Stockholm’s subway system has been called the world’s longest art exhibit: it covers over 90 stations—100 plus kilometers—and displays both permanent installations and rotating shows. For the price of one metro ticket, travelers can get a look into the culture of the Swedish capital, the founding of the subway in the 1940s, and the inclusion of contemporary and modern experimental artists into the subway experience. According to the official website, ‘The art makes the stations perceived as more beautiful, safer, and it helps to make the trip into something more than just a transport between two places.”
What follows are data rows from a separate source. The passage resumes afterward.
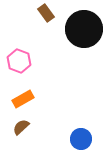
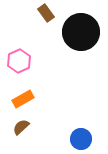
black circle: moved 3 px left, 3 px down
pink hexagon: rotated 15 degrees clockwise
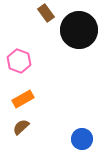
black circle: moved 2 px left, 2 px up
pink hexagon: rotated 15 degrees counterclockwise
blue circle: moved 1 px right
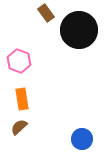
orange rectangle: moved 1 px left; rotated 70 degrees counterclockwise
brown semicircle: moved 2 px left
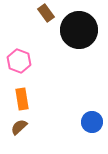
blue circle: moved 10 px right, 17 px up
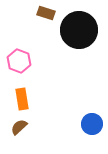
brown rectangle: rotated 36 degrees counterclockwise
blue circle: moved 2 px down
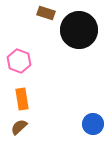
blue circle: moved 1 px right
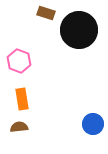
brown semicircle: rotated 36 degrees clockwise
Solna station, Stockholm – Art on a massive immersive scale redefines the riders experience
Two artists, Vera Nilsson and Siri Derkert, were behind the campaign in the 1950s to change the metro into a stunning immersive gallery. The project was supported by a broad political coalition that shared the idea that the whole city benefited from this cultural resource.
Kungstradgarden station, Stockholm – Artists, architects, and engineers collaborated to ensure that each station provided full-scale experiences to riders.
Many of the stations were designed as full-scale installations—a collaborative partnership between artists, architects, and engineers. This collaboration resulted in installations in stations such as Rådhuset, Kungsträdgården, Solna centrum, Näckrosen, Alby, Stadion, Rinkeby, Tensta, and T-Centralen. Each station is unique with a specific theme and character. A rider’s journey on the line connects them to the culture above ground and differentiates every stop along the line. Massive bright red walls? You know you are at the Solna Centrum station, and the Kungsträdgården station evokes an archaeological dig featuring pieces from the Stockholm Makalös palace.
Kungstradgarden station, Stockholm – An exposed rock face, green-sprayed concrete, cement mosaic floor, and cast sculptures from the Makalös Palace set in a petrified waterfall.
More than 150 artists contributed to art throughout the subway system using a range of techniques including painting, sculpture, mosaic, engraving, enamel, and bas-relief. To showcase these more fragile pieces, such as graphics, drawings, paintings, and textiles that could become damaged in the harsh conditions of the underground Metro, temporary shows are installed in six stations which are rotated four times a year.
Odenplan Station, Stockholm – More than 150 local artists have created work for the subway enhancing almost every station in the transit system. Photo by Flickr User Nenyaki.
Stockholms Lokaltrafik (Greater Stockholm’s traffic agency locally known as “SL”) runs free weekly guided art tours of its underground subway art led by certified guides all for the price of a metro ticket!